Retailer Pick n Pay said it had spent nearly R350 million year-on-year on diesel to run generators in the first 10 months of its year, while Shoprite said for the six months ended January 1, 2023, to operate generators across its South African supermarkets’ store-base to trade uninterrupted during load shedding Stages 5 and 6, had amounted to R560m for the period.
Woolworths said the majority of this incurred in its predominantly fresh food business, as a result of increased waste and diesel costs in both its supply chain and stores.
“Given the erratic and unpredictable nature of load shedding, we are focused on developing a longer-term business solution to sustainably mitigate both upstream and downstream impacts of this challenge. This includes the impacts on our suppliers, and particularly those where the costs required to manage the breakdown in infrastructure have become prohibitive,” the retailer said.
Woolworths said while it was focused on minimising both the operational and financial impacts of load shedding, its primary objective was to protect the quality and integrity of its cold chain, and the trust customers place in its brand.
“We have made significant past investments in our energy supply capabilities, with 99% of our stores and all our distribution centres already equipped with generator capacity.
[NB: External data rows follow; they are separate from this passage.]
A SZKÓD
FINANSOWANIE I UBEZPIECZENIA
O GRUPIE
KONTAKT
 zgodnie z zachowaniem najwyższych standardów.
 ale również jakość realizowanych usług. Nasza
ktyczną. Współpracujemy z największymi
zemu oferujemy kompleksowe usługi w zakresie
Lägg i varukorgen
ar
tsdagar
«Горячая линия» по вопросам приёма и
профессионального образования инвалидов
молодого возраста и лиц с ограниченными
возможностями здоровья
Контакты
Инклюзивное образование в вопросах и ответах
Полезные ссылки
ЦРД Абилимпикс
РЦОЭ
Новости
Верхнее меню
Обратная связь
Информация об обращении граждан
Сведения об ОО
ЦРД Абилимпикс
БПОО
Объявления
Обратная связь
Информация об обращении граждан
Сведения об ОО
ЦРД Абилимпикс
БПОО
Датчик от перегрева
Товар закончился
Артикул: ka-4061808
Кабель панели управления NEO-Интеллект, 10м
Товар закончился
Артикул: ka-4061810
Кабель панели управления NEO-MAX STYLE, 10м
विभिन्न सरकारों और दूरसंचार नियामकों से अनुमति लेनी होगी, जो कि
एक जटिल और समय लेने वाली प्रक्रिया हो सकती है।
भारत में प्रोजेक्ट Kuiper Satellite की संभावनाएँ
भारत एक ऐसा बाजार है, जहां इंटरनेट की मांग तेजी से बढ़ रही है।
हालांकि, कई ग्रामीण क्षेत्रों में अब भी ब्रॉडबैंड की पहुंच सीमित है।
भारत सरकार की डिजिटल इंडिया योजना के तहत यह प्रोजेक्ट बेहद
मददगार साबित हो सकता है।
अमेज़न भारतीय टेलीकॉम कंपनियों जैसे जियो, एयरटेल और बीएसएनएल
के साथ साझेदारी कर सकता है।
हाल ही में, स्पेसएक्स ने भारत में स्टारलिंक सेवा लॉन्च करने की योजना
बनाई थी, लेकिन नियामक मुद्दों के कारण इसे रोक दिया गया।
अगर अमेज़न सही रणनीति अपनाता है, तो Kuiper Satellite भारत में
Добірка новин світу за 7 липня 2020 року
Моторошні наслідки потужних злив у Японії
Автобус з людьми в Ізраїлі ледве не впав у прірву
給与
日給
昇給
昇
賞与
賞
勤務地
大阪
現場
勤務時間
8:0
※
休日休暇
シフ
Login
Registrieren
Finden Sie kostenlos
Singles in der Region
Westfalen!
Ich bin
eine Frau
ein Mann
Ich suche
“Furthermore, the majority of our suppliers are exclusive to our Food business, with these partnerships, in many instances, spanning decades.
“This places us in a favourable position to build a holistic, integrated, and fully resilient response plan from here,” the group said.
Woolworths said its Fashion Beauty Home turnaround strategy continued to gain traction.
“Turnover and concession sales grew by 11.2%, and by 11.0% on a comparable store basis, and strengthened to 12.0% in the last six weeks of the period. The price movement of 10.8% remained positively impacted by the ongoing focus on full-price sales and the continued reduction in markdowns. Trading space was further reduced by 2.2% over the prior period. Online sales grew by 4.5% and contributed 4.2% of South African sales,” it said.
The Food business grew turnover and concession sales by 7.6% and by 5.4% on a comparable store basis, with sales growth accelerating to 8.6% in the last six weeks of the period.
“This is notwithstanding the considerable disruption caused by load shedding, which continues to have a pronounced impact in terms of foregone sales and increased costs,” the group said.
The Woolworths Financial Services book reflects a year-on-year increase of 17.2% to the end of December 2022, driven by consumer spending, as well as new accounts and credit card advances.
Woolworths said its businesses in Australia and New Zealand continued their positive momentum, notwithstanding the increased inflationary pressures faced by consumers during the period.
“Country Road Group sales grew by 25.5% and by 26.6% in comparable stores, underpinned by strong performances from the Country Road, Politix, and Witchery brands in particular.
The group said the successful turnaround of David Jones delivered a notable improvement in the business' underlying operational and financial health.
“For the period, turnover and concession sales increased by 31.8% and by 27.6 on a comparable store basis, with our flagship and CBD stores performing ahead of expectations,” Woolworths said.
Looking ahead, the group said the trading environment over the second half of the financial year was expected to prove more challenging as it continued to face numerous headwinds through higher inflation and interest rates, which were placing pressure on both consumer demand and costs.
“In South Africa, an imminent resolution to the debilitating power crisis and stimulus for economic growth appears remote. These factors, coupled with a higher comparative base effect, are likely to result in slower profit growth (from continued operations) in the current half, relative to the first half,” it said.